Allergen immunotherapy with Carya Illinoinensis Pollen is a long-term commitment and does not provide immediate relief. Most patients do not notice a significant reduction in their allergy symptoms during the 'build-up' phase, which usually lasts three to six months. Improvement typically becomes noticeable during the first year of reaching the maintenance dose. For the best and most lasting results, the treatment is usually continued for three to five years. This duration allows the immune system to fundamentally change its response to the pollen.
Yes, you can stop taking Carya Illinoinensis Pollen injections at any time without experiencing physical withdrawal symptoms. Unlike some medications, these extracts do not cause chemical dependency. However, if you stop the treatment before completing the recommended three-to-five-year course, your allergy symptoms are likely to return over time. The 'tolerance' built up by the immune system may not be permanent if the treatment is cut short. If you are considering stopping your shots, you should discuss your reasons with your allergist first.
If you miss a dose, you should contact your allergist's office to reschedule as soon as possible. The protocol for a missed dose depends on how long it has been since your last injection and whether you are in the build-up or maintenance phase. If only a few days have passed, you may be able to continue with your scheduled dose. However, if several weeks have passed, your doctor will likely need to reduce your dose for safety reasons before gradually increasing it again. Never try to 'double up' on doses to make up for a missed one.
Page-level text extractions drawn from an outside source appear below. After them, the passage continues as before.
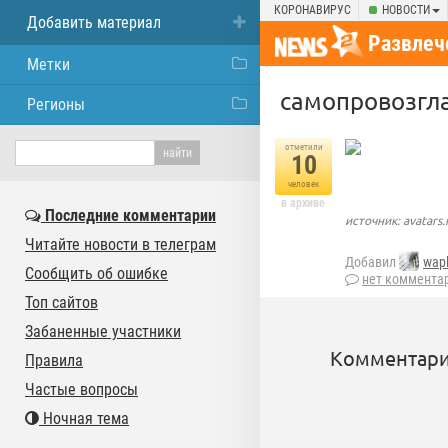
КОРОНАВИРУС
НОВОСТИ
Добавить материал
Развлеч
Метки
самопровозгл
Регионы
отметили
10
человек
в архиве
Последние комментарии
источник: avatars
Читайте новости в телеграм
Добавил
wap
Сообщить об ошибке
нет коммента
Топ сайтов
Забаненные участники
Комментари
Правила
Частые вопросы
Ночная тема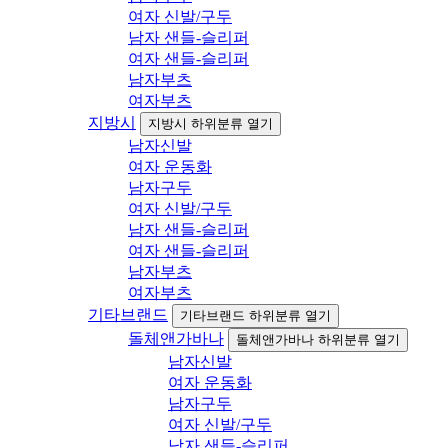
여자 신발/구두
남자 샌들-슬리퍼
여자 샌들-슬리퍼
남자부츠
여자부츠
지방시
지방시 하위분류 열기
남자신발
여자 운동화
남자구두
여자 신발/구두
남자 샌들-슬리퍼
여자 샌들-슬리퍼
남자부츠
여자부츠
기타브랜드
기타브랜드 하위분류 열기
돌체앤가바나
돌체앤가바나 하위분류 열기
남자신발
여자 운동화
남자구두
여자 신발/구두
남자 샌들-슬리퍼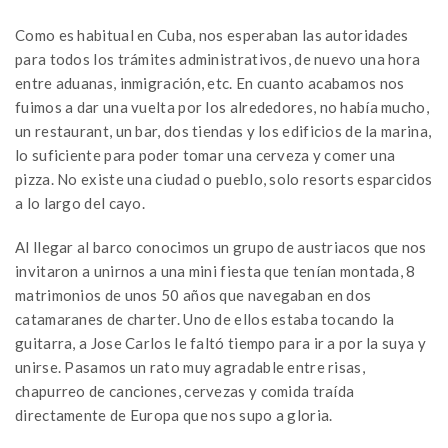
Como es habitual en Cuba, nos esperaban las autoridades
para todos los trámites administrativos, de nuevo una hora
entre aduanas, inmigración, etc. En cuanto acabamos nos
fuimos a dar una vuelta por los alrededores, no había mucho,
un restaurant, un bar, dos tiendas y los edificios de la marina,
lo suficiente para poder tomar una cerveza y comer una
pizza. No existe una ciudad o pueblo, solo resorts esparcidos
a lo largo del cayo.
Al llegar al barco conocimos un grupo de austriacos que nos
invitaron a unirnos a una mini fiesta que tenían montada, 8
matrimonios de unos 50 años que navegaban en dos
catamaranes de charter. Uno de ellos estaba tocando la
guitarra, a Jose Carlos le faltó tiempo para ir a por la suya y
unirse. Pasamos un rato muy agradable entre risas,
chapurreo de canciones, cervezas y comida traída
directamente de Europa que nos supo a gloria.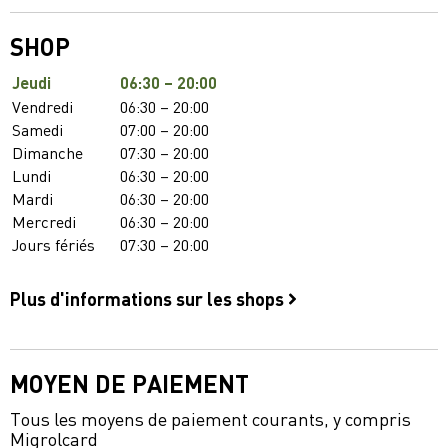
SHOP
Jeudi
06:30 – 20:00
Vendredi
06:30 – 20:00
Samedi
07:00 – 20:00
Dimanche
07:30 – 20:00
Lundi
06:30 – 20:00
Mardi
06:30 – 20:00
Mercredi
06:30 – 20:00
Jours fériés
07:30 – 20:00
Plus d'informations sur les shops
MOYEN DE PAIEMENT
Tous les moyens de paiement courants, y compris
Migrolcard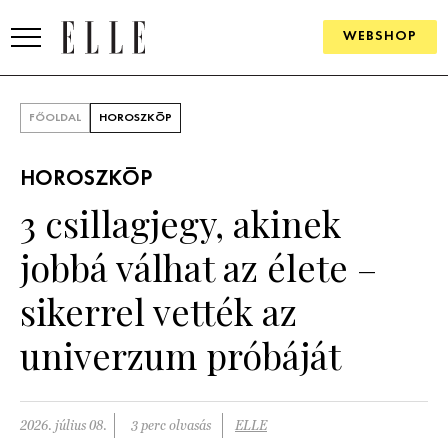
WEBSHOP
DIVAT
FŐOLDAL
HOROSZKÓP
ELLE DIGITAL
HOROSZKÓP
GOURMET AWARDS
3 csillagjegy, akinek
SZÉPSÉG
jobbá válhat az élete –
KULTÚRA
sikerrel vették az
PSZICHÉ
univerzum próbáját
ÉLETMÓD
2026. július 08.
3 perc olvasás
ELLE
PÁRKAPCSOLAT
There is no clinical evidence to suggest that Carya Illinoinensis Pollen extracts cause weight gain. The extract consists of proteins and naturally occurring substances that are administered in very small quantities subcutaneously. It does not contain hormones, steroids, or calories that would affect your metabolic rate or appetite. If you experience weight changes while on immunotherapy, they are likely due to other factors such as lifestyle changes or other medications you may be taking. Always discuss unexplained weight changes with your primary care physician.
Carya Illinoinensis Pollen can be taken alongside most common medications, but there are important exceptions. You must tell your doctor if you are taking beta-blockers, which are often prescribed for heart conditions or high blood pressure, as they can make it dangerous to treat an allergic reaction. ACE inhibitors and MAO inhibitors also require special consideration. Most allergy medications, like antihistamines and nasal steroids, are perfectly fine to use and may even be recommended to manage symptoms during the build-up phase. Always provide your allergist with a complete list of your current medications.
Allergenic extracts like Carya Illinoinensis Pollen are biological products rather than simple drugs, so the term 'generic' does not apply in the traditional sense. However, several different manufacturers produce pecan pollen extracts. While they all contain the same basic allergens from the *Carya illinoinensis* tree, they are 'non-standardized,' meaning the exact potency can vary between manufacturers. Because of this, allergists generally do not switch between different brands of extract once a patient has started treatment unless they carefully adjust the dose to ensure safety.